To understand the thermal response of each land cover type is also valuable for a district level study, as the LST can vary significantly between different land covers [33]. Particularly, land cover composition in urban areas is highly complicated and variable in the spatial dimension, which makes the thermal environment more complex. Anniballe et al. [19] also pointed out that the intraurban UHI spatial variability is closely related to the distribution of buildings, surface materials, and density of green areas. Therefore, some objects are chosen in this research for three land cover types.

Those highly built-up areas might be the airport, commercial areas with intensive roof-related impervious surface, and so forth.

Figure 8 illustrated the results of all compared methods for data not in winter (i.e., April and October). It can be seen that the general spatial pattern of LST produced by EM is consistent with the reference, yet blocky effect exists in both results of EM, which actually is impacted by the original coarse resolution data. One apparent evidence for the rough description of the spatial pattern is that the shape of the river and the lakes is not well described, which almost maintained the characteristics of the original coarse pixels.

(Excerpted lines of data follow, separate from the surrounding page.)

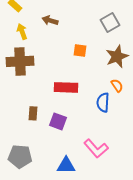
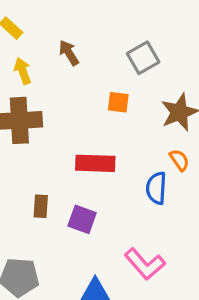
brown arrow: (50, 20) -> (69, 53), turned 42
gray square: (110, 22) -> (143, 58), moved

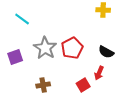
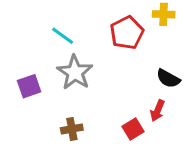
cyan line: (22, 19) -> (63, 36), moved
red pentagon: (72, 48) -> (127, 33), moved

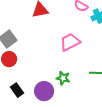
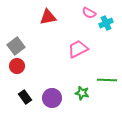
green star: (63, 78) -> (82, 93), moved

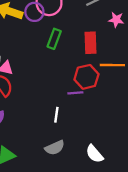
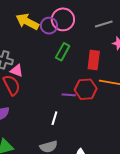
purple line: (75, 93) -> (69, 95), moved

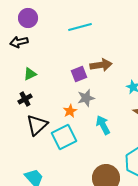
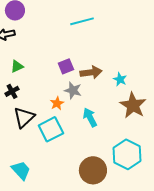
cyan line: (80, 27) -> (82, 21), moved
brown arrow: (101, 65) -> (91, 72), moved
gray star: (86, 98) -> (73, 90), turned 30

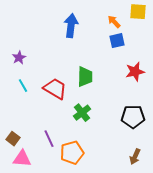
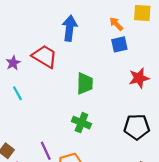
red trapezoid: (55, 89) -> (45, 56), moved
green cross: (82, 113) -> (81, 123), turned -30

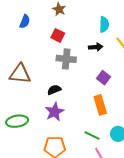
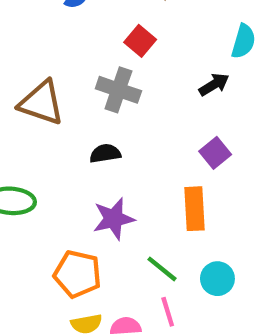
black arrow: (96, 47) -> (214, 84), turned -40
gray cross: (66, 59) -> (118, 90), moved
purple star: (55, 112) -> (114, 219), moved

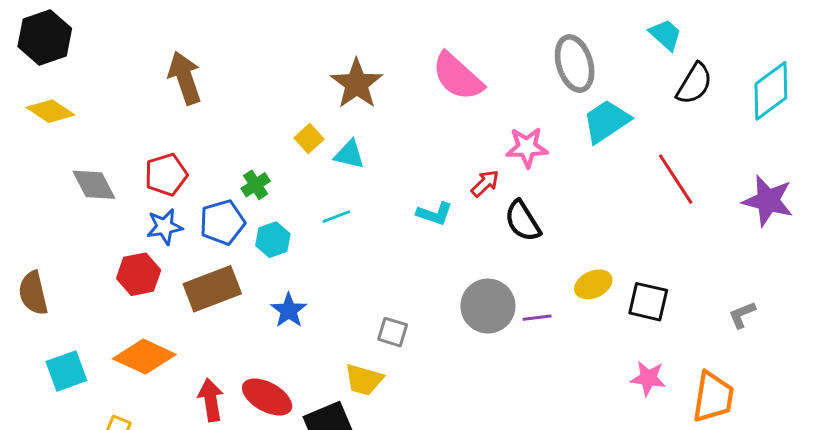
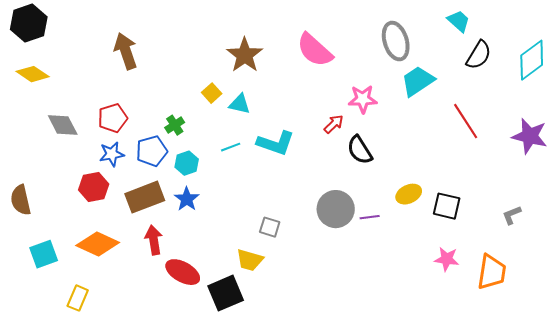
cyan L-shape: (435, 214) -> (276, 143), moved, size x1.5
blue star: (289, 310) -> (187, 199), moved
red arrow: (211, 400) -> (154, 240), moved

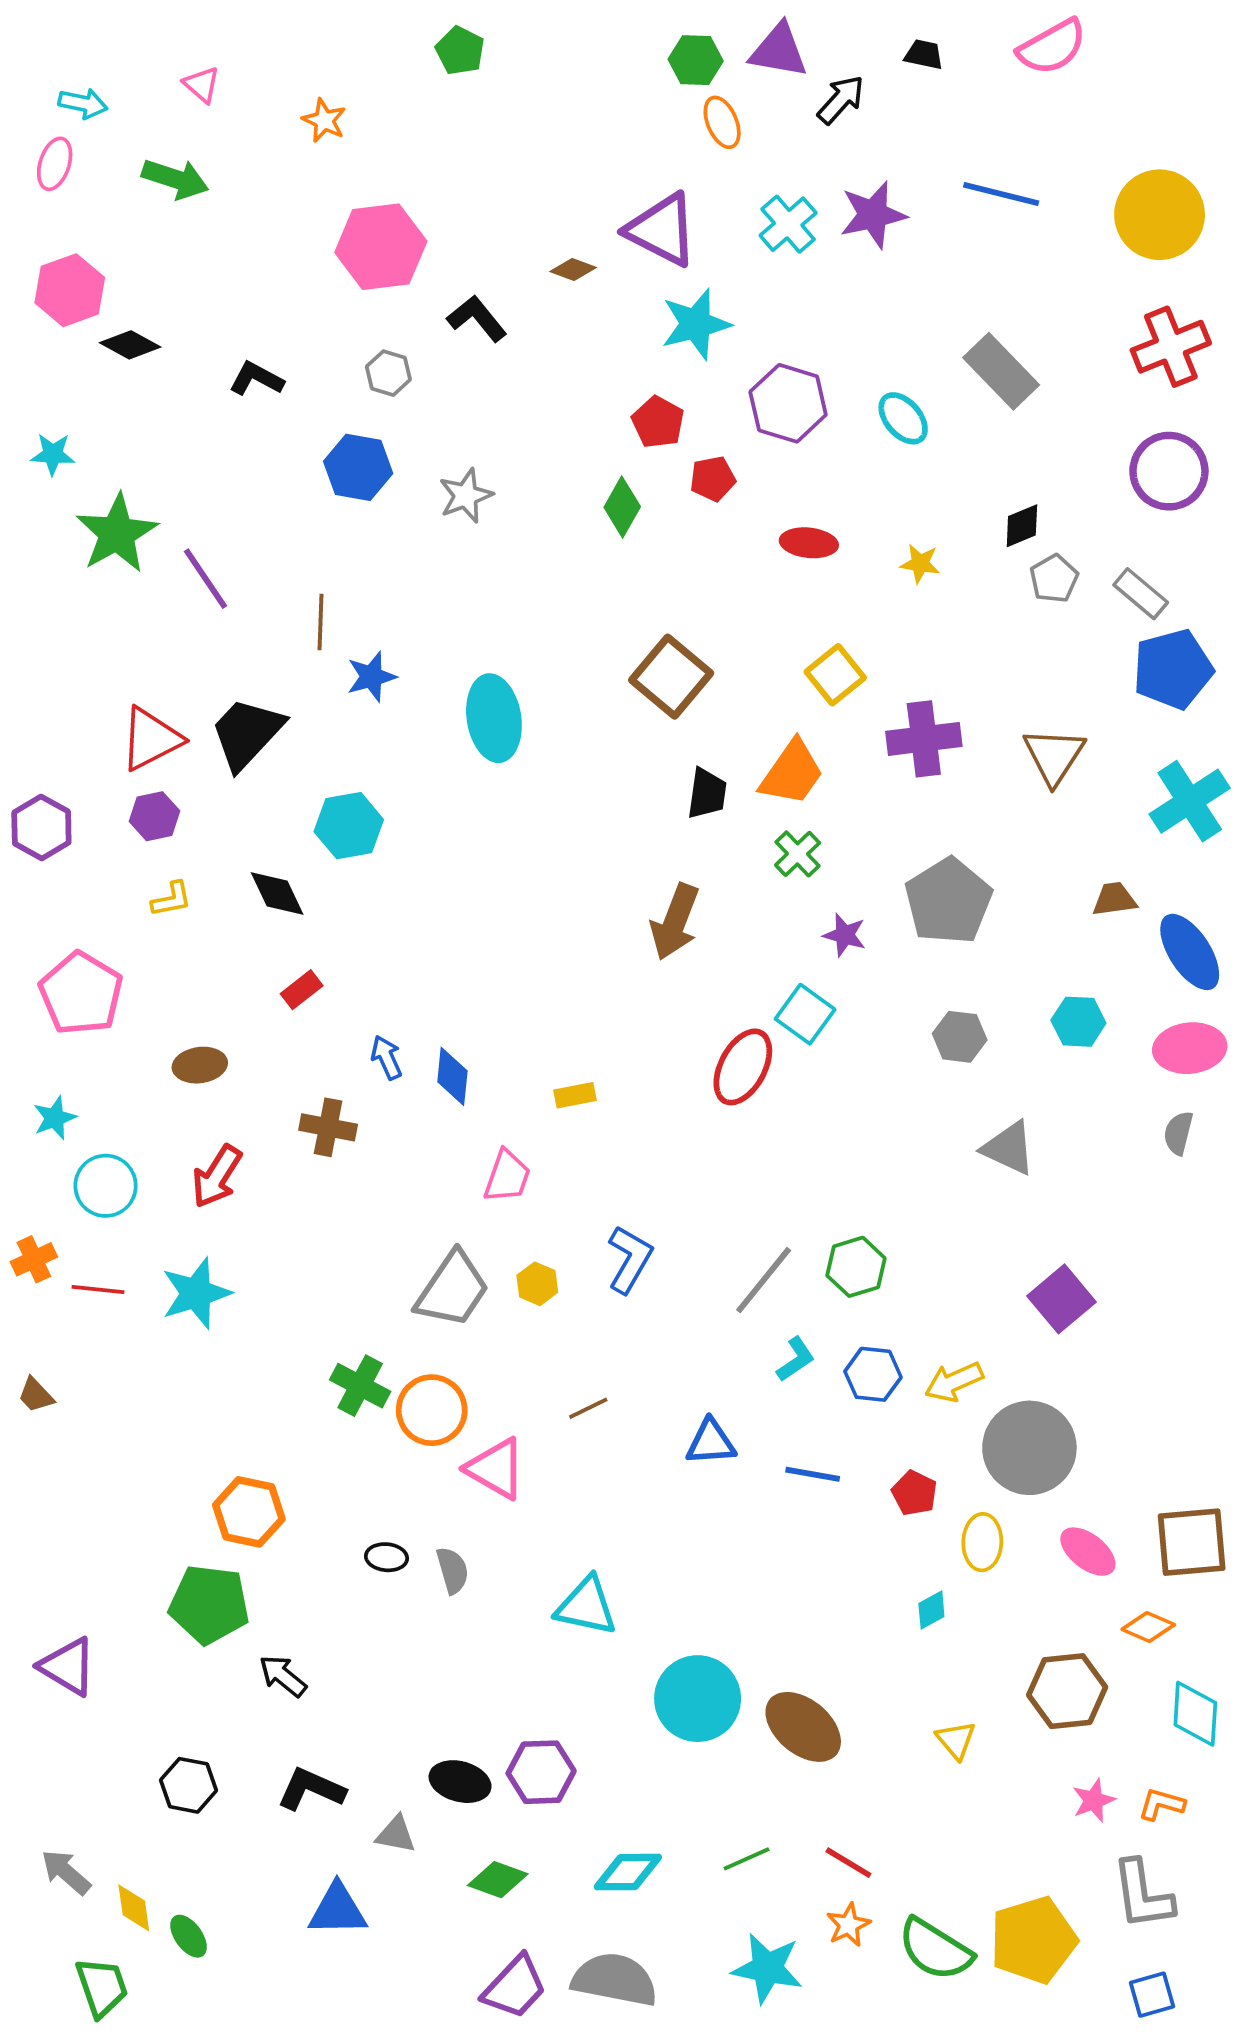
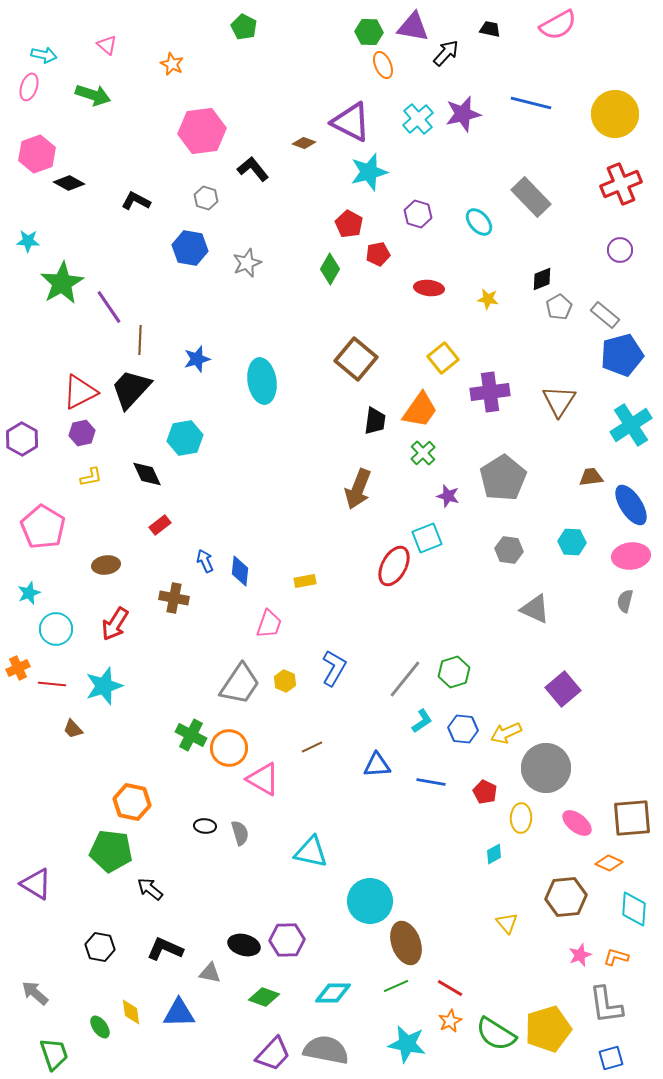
purple hexagon: (788, 403) -> (418, 214), size x0.7
purple circle: (1169, 471) -> (620, 250), size x0.6
brown line: (320, 622) -> (140, 340), moved
cyan square: (805, 1014) -> (427, 538), turned 32
brown trapezoid: (36, 1395) -> (73, 729), moved
brown ellipse: (803, 1727) -> (406, 943), moved, turned 30
yellow diamond: (134, 1908) -> (131, 1012), moved

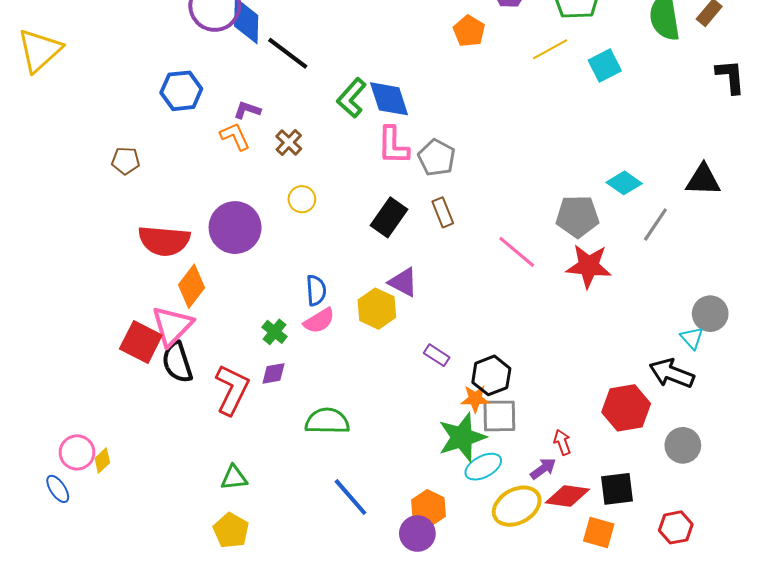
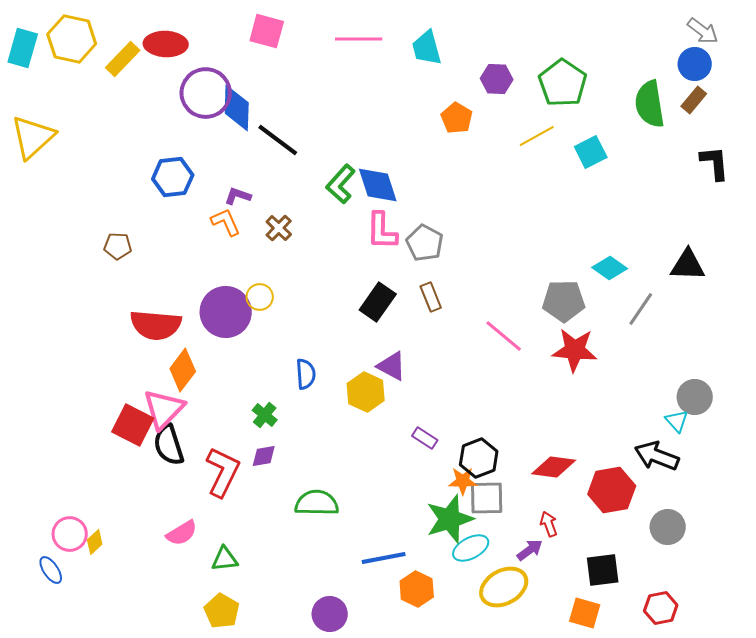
yellow circle: (302, 199) -> (260, 297), moved
pink semicircle: (319, 321) -> (182, 533), moved
red diamond: (567, 496) -> (554, 467), moved
blue line: (351, 497) -> (384, 558), moved, turned -60
purple circle: (417, 533) -> (330, 614), moved

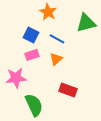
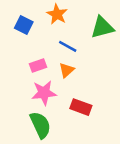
blue square: (31, 35) -> (24, 25), moved
pink star: (16, 78) -> (44, 93), moved

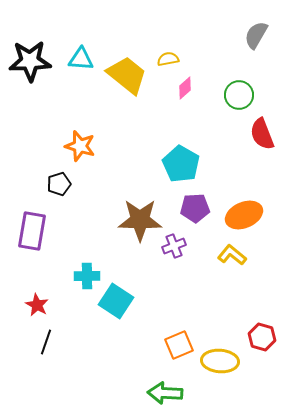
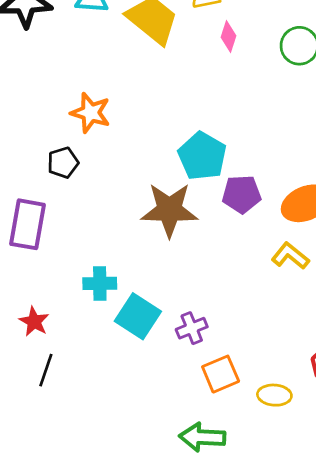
pink diamond: (185, 88) -> (228, 37), turned -30
cyan pentagon: (181, 164) -> (202, 156), moved
purple cross: (174, 246) -> (192, 328), moved
yellow ellipse: (220, 361) -> (274, 395), size x0.7

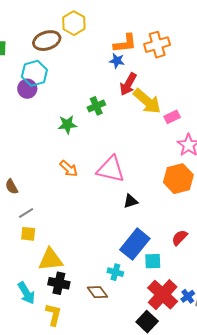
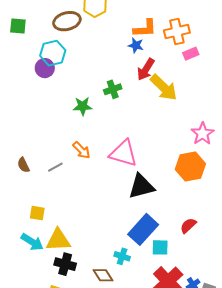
pink rectangle: (172, 117) -> (191, 54), moved
black triangle: (131, 201) -> (141, 186), size x1.8
gray line: (26, 213) -> (55, 167), moved
cyan arrow: (26, 293) -> (32, 242), moved, turned -30

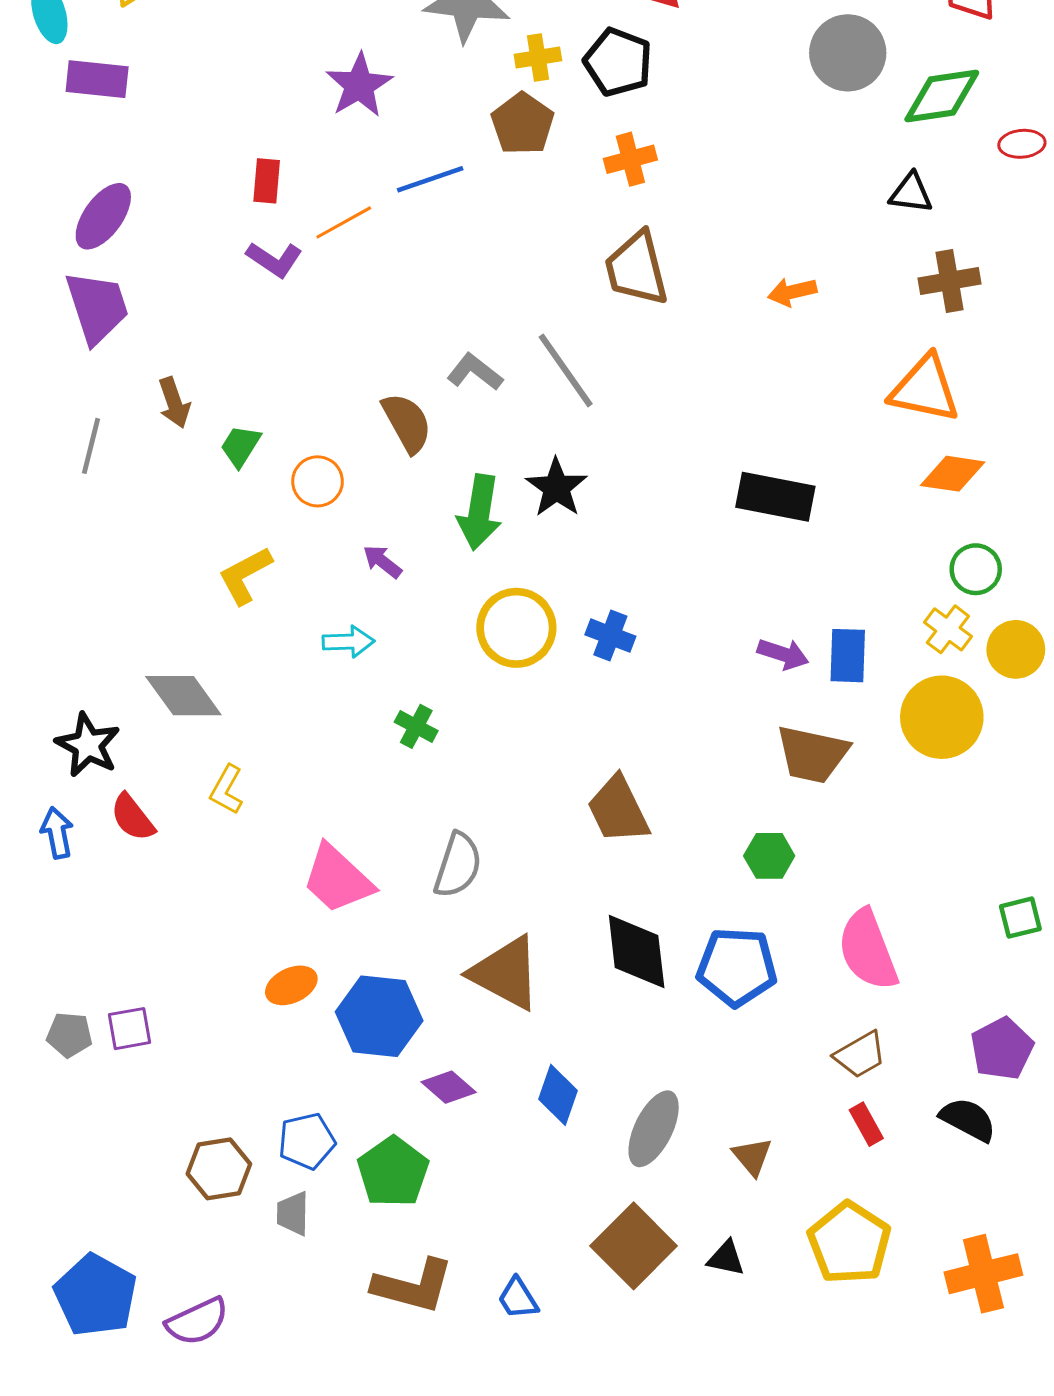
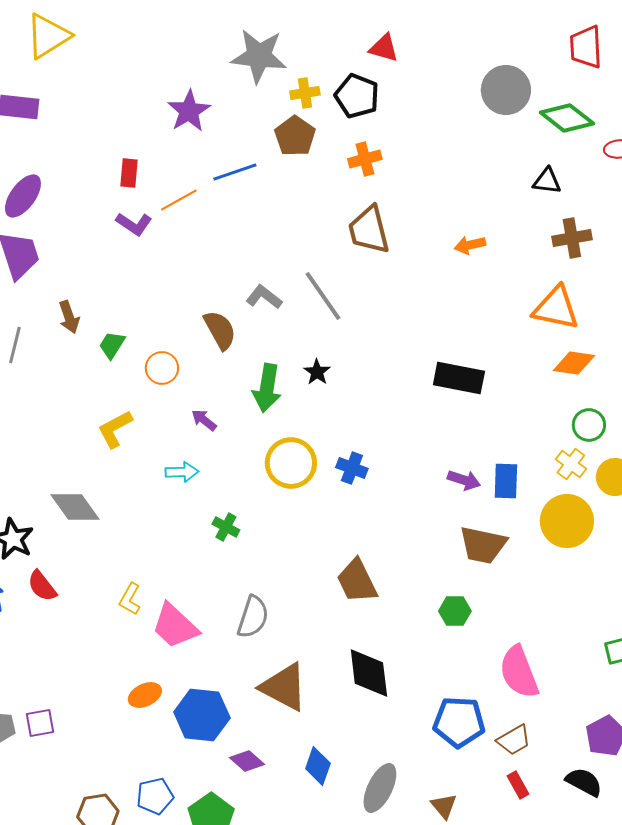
green diamond: (942, 96) -> (567, 118), turned 46
black star: (556, 488) -> (317, 372), size x0.7
yellow L-shape: (227, 790) -> (130, 599), moved
blue pentagon: (737, 967) -> (459, 722), moved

For results of SRTS, blocky effect is eliminated, and the general spatial pattern of LST is consistent with the reference as well. However, it seems like the pattern has been smoothed too much, resulting in several small round hot spots in the edging area of the central urban area. This is mainly due to the SRM algorithm used by SRTS. If SRM is overdone, it is common to produce this sparsely distributed round shapes. Nevertheless, variations of LST between different land covers are still distinguishable in results of SRTS. Most impervious surface objects obtained the highest LST, while parks are allocated to the lower LST. Water bodies are generally located in the blue or yellow areas.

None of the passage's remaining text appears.